Elephant seals come in to breed
one time per year and that is in the winter months. They come in, the
males arrive first around in November, the females give birth starting in December
and that extends into March.
The pups stay with the females for only thirty days
and then the female weans the pup and leaves. So
the season for breeding extends from December through March.

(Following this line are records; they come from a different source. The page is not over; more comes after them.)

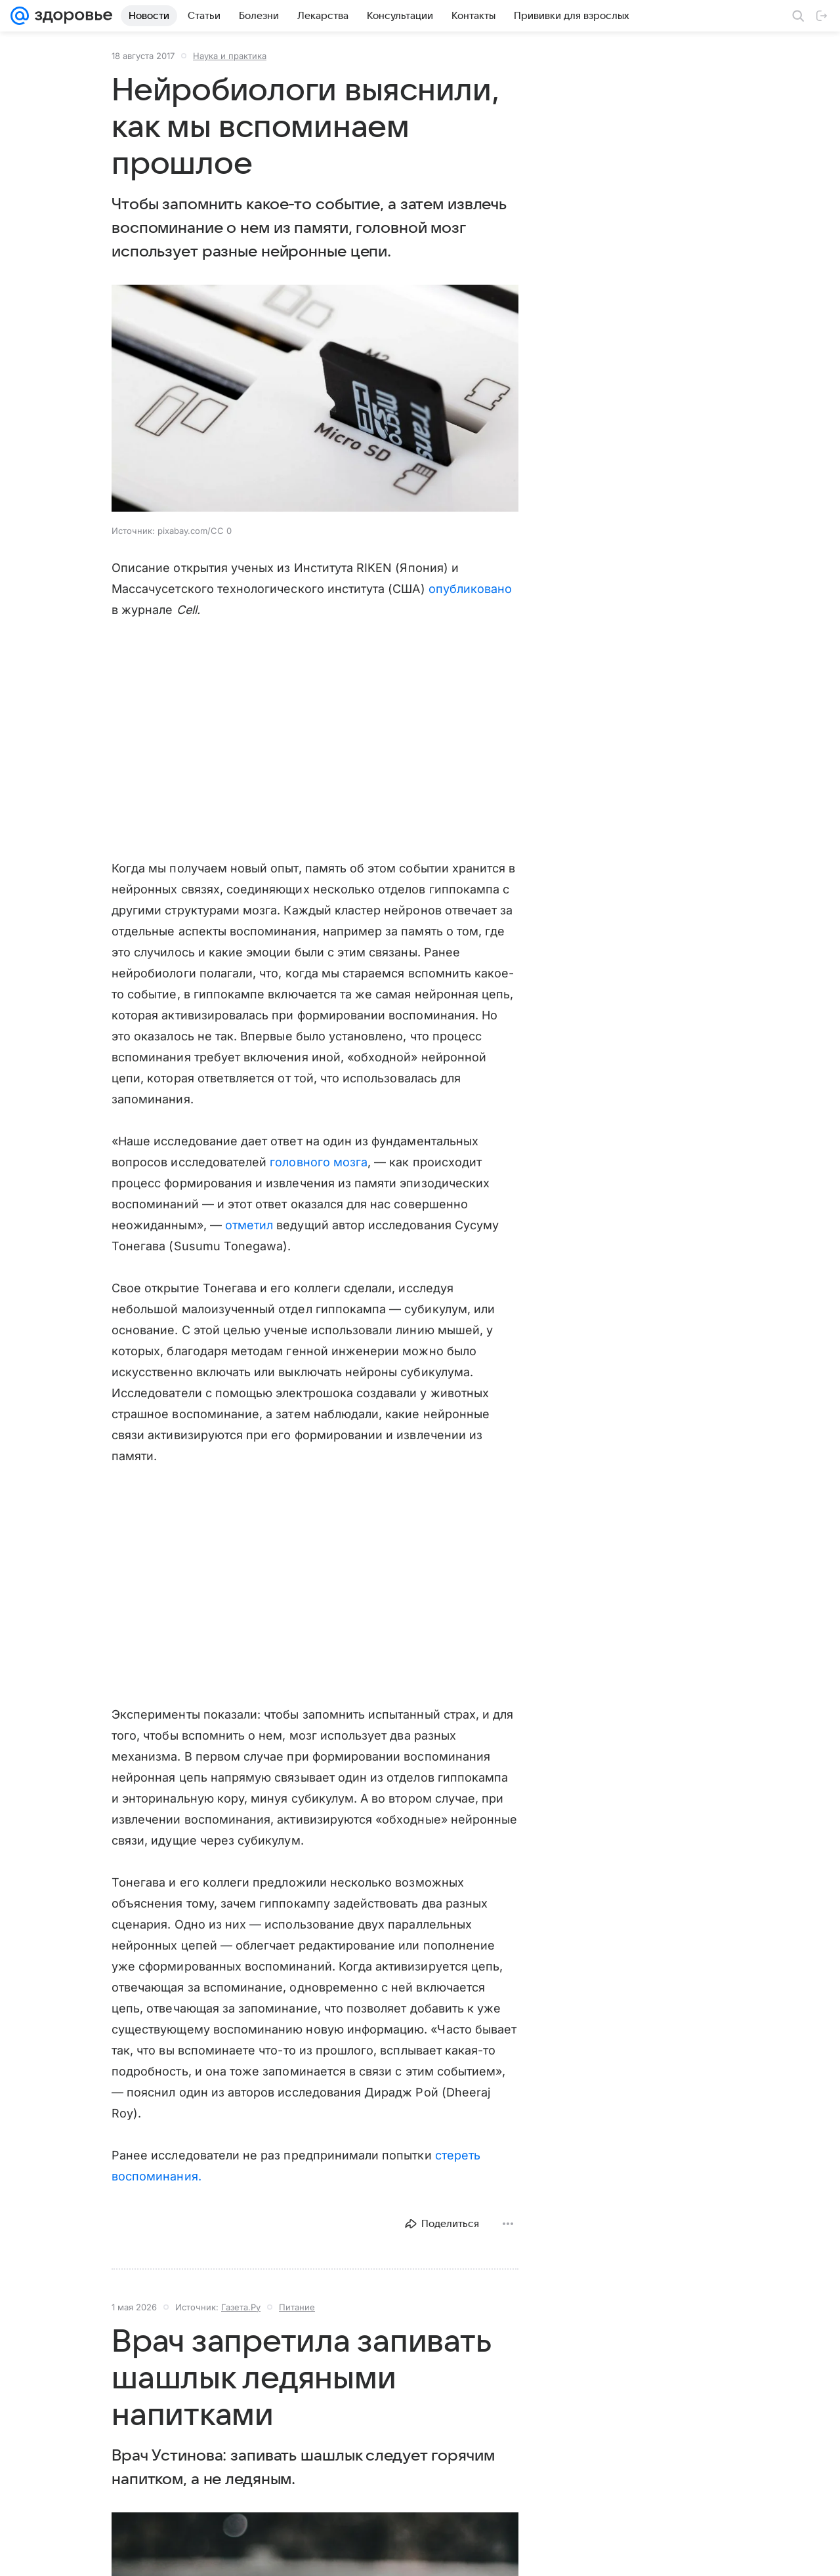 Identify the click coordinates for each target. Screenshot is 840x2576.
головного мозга (319, 1162)
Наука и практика (229, 56)
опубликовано (471, 589)
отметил (249, 1225)
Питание (297, 2307)
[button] (315, 399)
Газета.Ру (241, 2307) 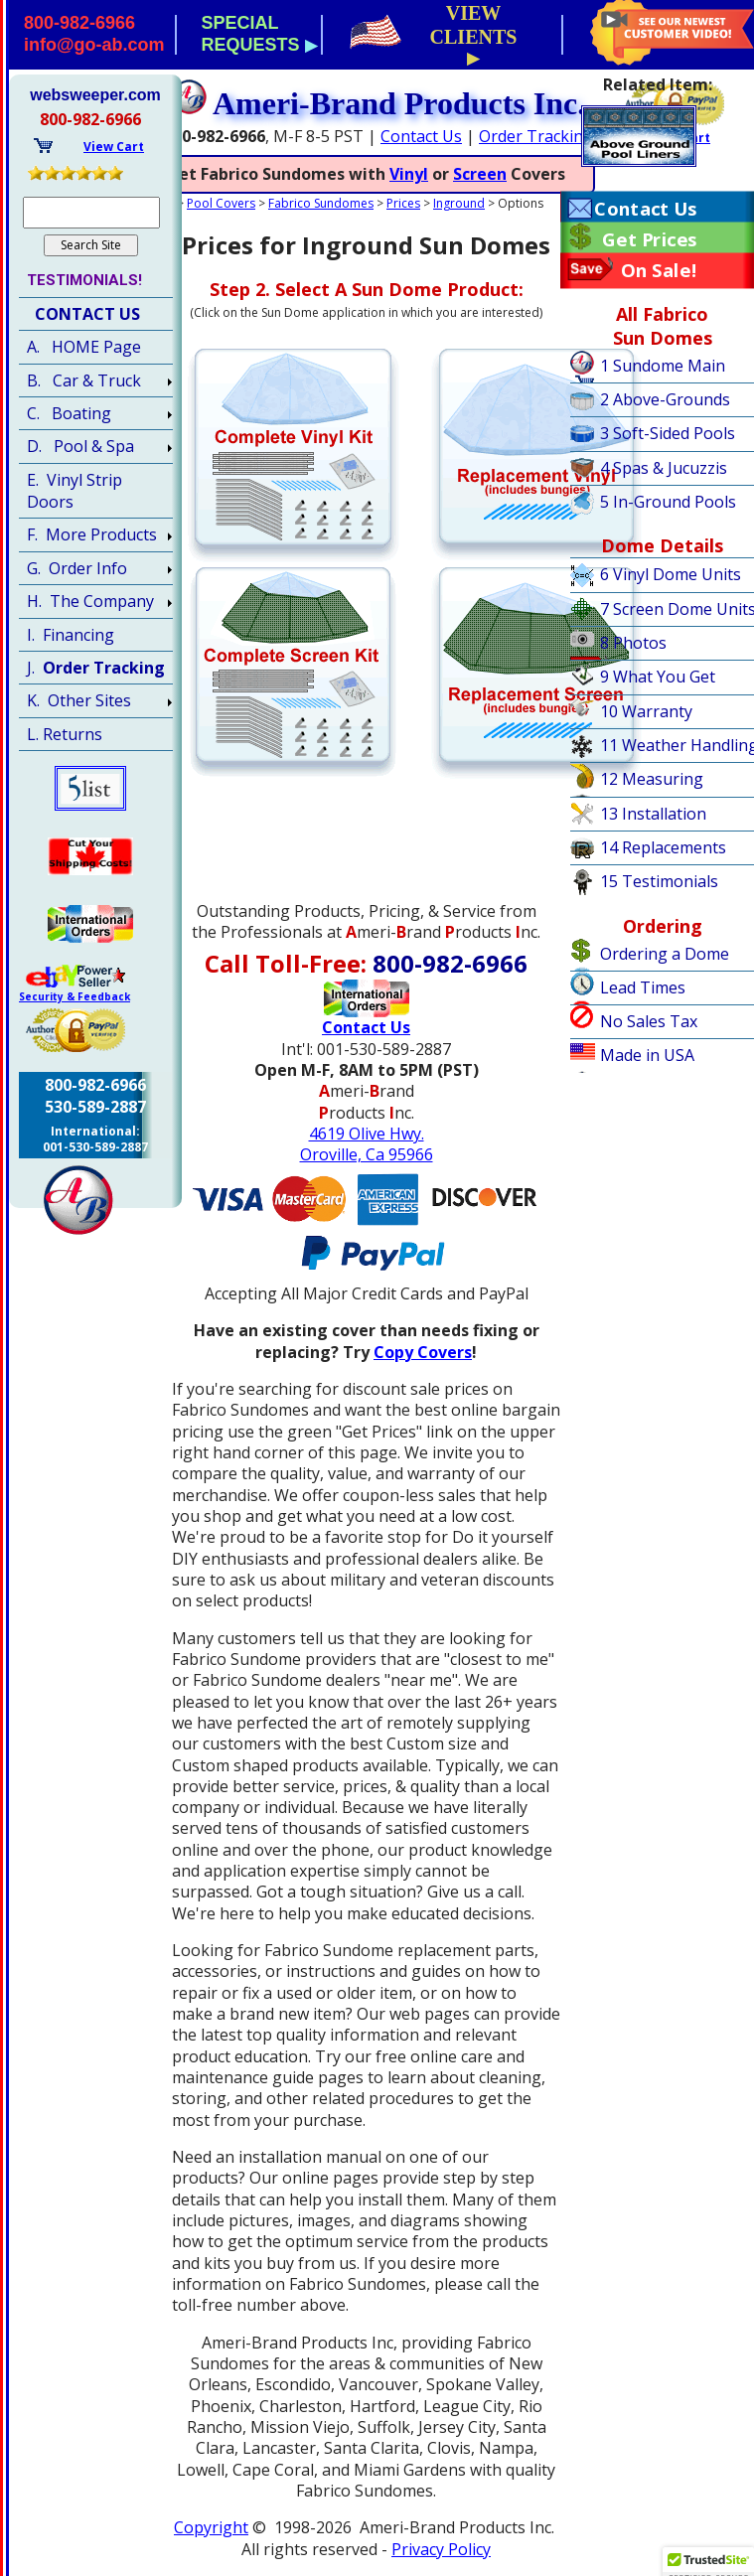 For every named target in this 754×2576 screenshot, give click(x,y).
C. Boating (69, 413)
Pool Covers (221, 203)
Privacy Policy (441, 2549)
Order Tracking (536, 136)
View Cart (113, 146)
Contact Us (421, 136)
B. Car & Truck (84, 380)
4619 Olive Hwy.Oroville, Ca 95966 (366, 1144)
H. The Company (90, 601)
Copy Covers (423, 1352)
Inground (459, 203)
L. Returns (64, 734)
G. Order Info (77, 568)
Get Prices (649, 239)
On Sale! (659, 270)
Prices (403, 203)
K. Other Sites (79, 700)
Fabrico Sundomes (321, 203)
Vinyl (408, 174)
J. (96, 668)
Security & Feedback (74, 996)
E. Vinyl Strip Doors (74, 491)
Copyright (211, 2527)
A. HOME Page (84, 347)
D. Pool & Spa (80, 446)
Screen (480, 174)
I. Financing (70, 635)
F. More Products (92, 534) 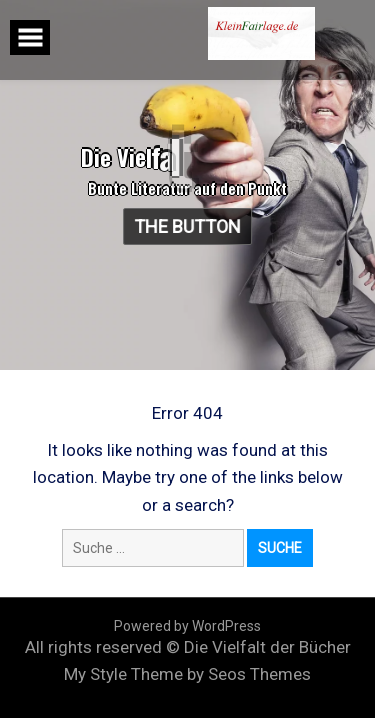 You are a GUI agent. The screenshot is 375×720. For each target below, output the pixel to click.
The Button (188, 226)
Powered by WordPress (187, 626)
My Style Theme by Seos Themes (187, 674) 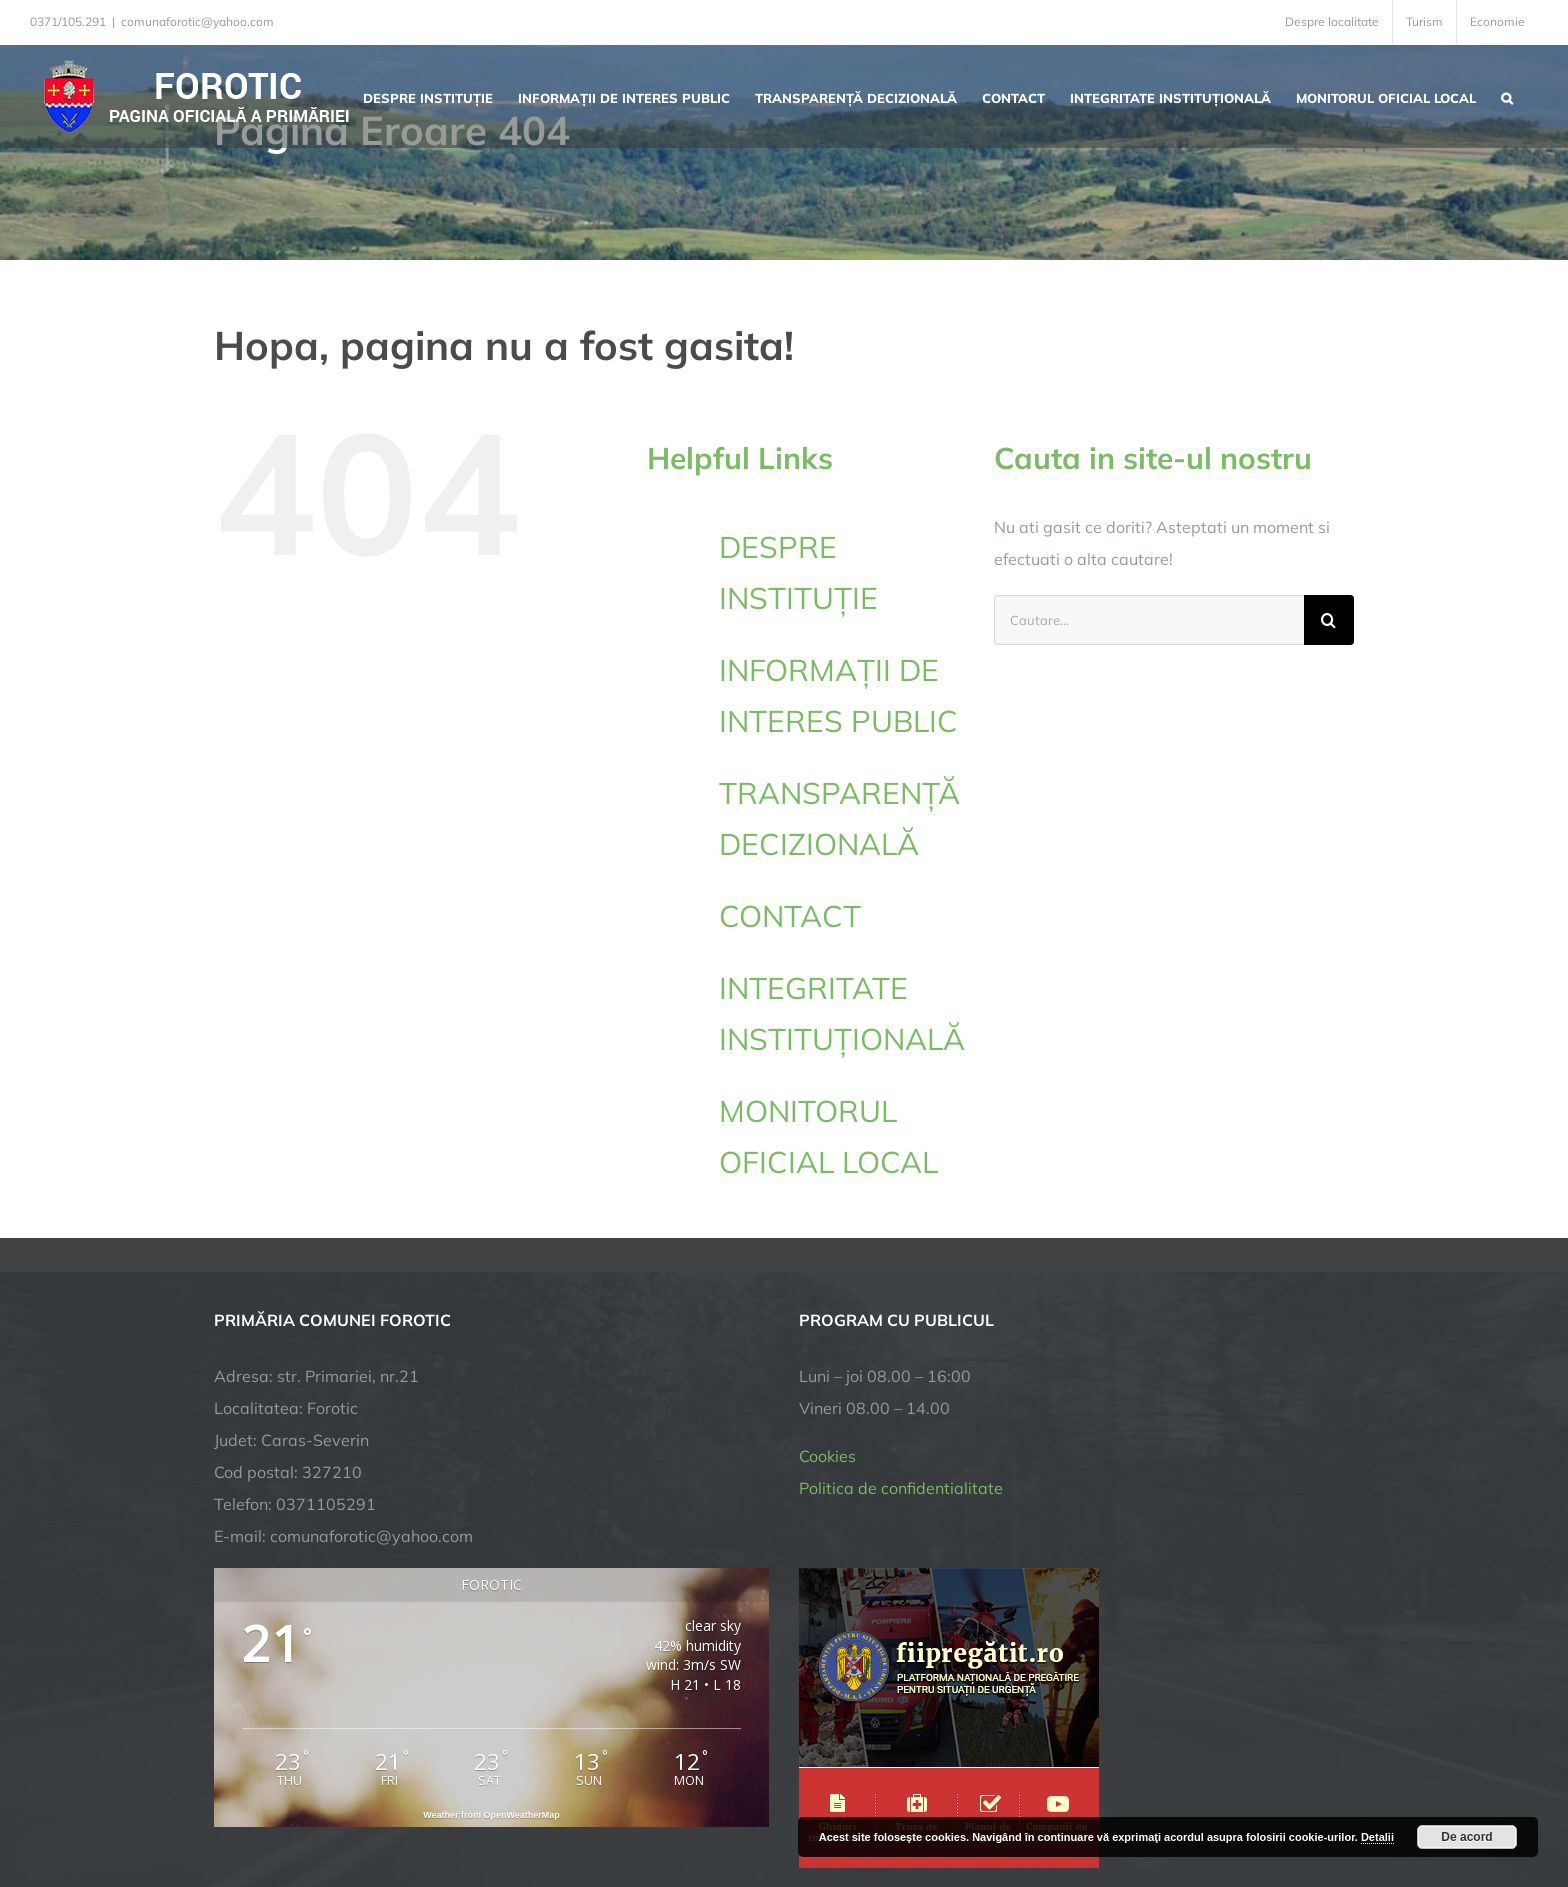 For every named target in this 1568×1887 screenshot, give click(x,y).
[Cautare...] (1149, 620)
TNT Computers (432, 1809)
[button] (1507, 96)
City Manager (526, 1809)
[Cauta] (1329, 620)
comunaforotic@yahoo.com (197, 21)
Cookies (827, 1251)
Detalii (1377, 1837)
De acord (1466, 1837)
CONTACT (790, 916)
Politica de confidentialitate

At that time the females will go to sea
and they'll stay at sea for several months. They'll migrate to the north and west towards
the Hawaiian islands.
Male elephant seals, on the other hand, migrate
far north into the Aleutian islands. In fact,
some of the
weaned elephant seals that we've tagged at Point Reyes Headlands have gone remarkable
distances. One weaned elephant seal showed up
in Russia on Medny Island which is
part of the Komandorski Islands.
So there's no pressure to prevent elephant seals from expanding into the
areas
and new colonies are being formed. There have been colonies established in the Channel
Islands, and then Año Nuevo probably the most well-known colony because it is on
the mainland and the public can access this colony. That colony was formed
in the early nineteen sixties.
And then the Point Reyes colony, which is really the northernmost colony, was established in
nineteen eighty-one and
that was when the first female arrived and gave birth and from that one birth,
that humble birth,
many have since been born there and
the population is growing exponentially.
Sold this last year, two thousand and three there were over four hundred and fifty
pups born at Point Reyes Headlands, so we're monitoring this
exponential growth of elephant seals
and new colonies will continue to be formed along the coastline.
We also looked at how the animals move from the main colony
to other sub-colonies.
So mortality was
high at the Main Colony
but it wasn't high at the sub-colonies and that's one of the things that helps
us understand how elephant seal colonies expand because it's not a
continuous expansion.
It's in pulses.
And in something like an El Niño event
will be a pulse that will force seals to shift to other little sub-colonies where
mortality
is lower.
They know to shift to these other areas because there have been
individual elephant seals that have already gone there.
Some of the things that we study at Point Reyes Headlands, there's population
dynamics,
and that includes what the sex and age class of animals are and how fast the
colony is growing and what are other factors that might limit that growth.
The animals don't recognize boundaries.
I do advise kayakers, surfers,
and other people who are engaged in watersports
to avoid these areas
where seals congregate on shore because
there's a higher probability of being bit by a shark
off of these areas then if you were
swimming in some other area.
There's a lot we don't know about how these animals
maneuver under water.
We are just scratching the surface
with the satellite telemetry.
But for example, there were fifty yearling
elephant seals that showed up at the lifeboat station
in a matter of two days at Point Reyes Headlands.
Now tell me, what was the synchrony?
For all those
young elephant seals to show up at Point Reyes Headlands on a
period of a couple days? I can't tell you.
That's the sort of information we would like to understand better.